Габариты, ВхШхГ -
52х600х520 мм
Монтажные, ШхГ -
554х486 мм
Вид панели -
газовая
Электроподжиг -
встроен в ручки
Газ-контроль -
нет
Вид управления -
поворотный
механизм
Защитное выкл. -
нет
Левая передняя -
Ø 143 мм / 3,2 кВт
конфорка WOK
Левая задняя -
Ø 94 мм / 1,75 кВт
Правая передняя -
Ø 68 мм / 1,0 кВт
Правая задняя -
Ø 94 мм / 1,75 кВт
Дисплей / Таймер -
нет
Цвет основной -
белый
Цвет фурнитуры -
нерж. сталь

Exercise aim ▸ Transcribe the listing shown above in full and without change.

Exercise solution ▸
Габариты, ВхШхГ -
52х600х520 мм
Монтажные, ШхГ -
554х486 мм
Вид панели -
газовая
Электроподжиг -
встроен в ручки
Газ-контроль -
нет
Вид управления -
поворотный
механизм
Защитное выкл. -
нет
Левая передняя -
Ø 143 мм / 3,2 кВт
конфорка WOK
Левая задняя -
Ø 94 мм / 1,75 кВт
Правая передняя -
Ø 68 мм / 1,0 кВт
Правая задняя -
Ø 94 мм / 1,75 кВт
Дисплей / Таймер -
нет
Цвет основной -
белый
Цвет фурнитуры -
нерж. сталь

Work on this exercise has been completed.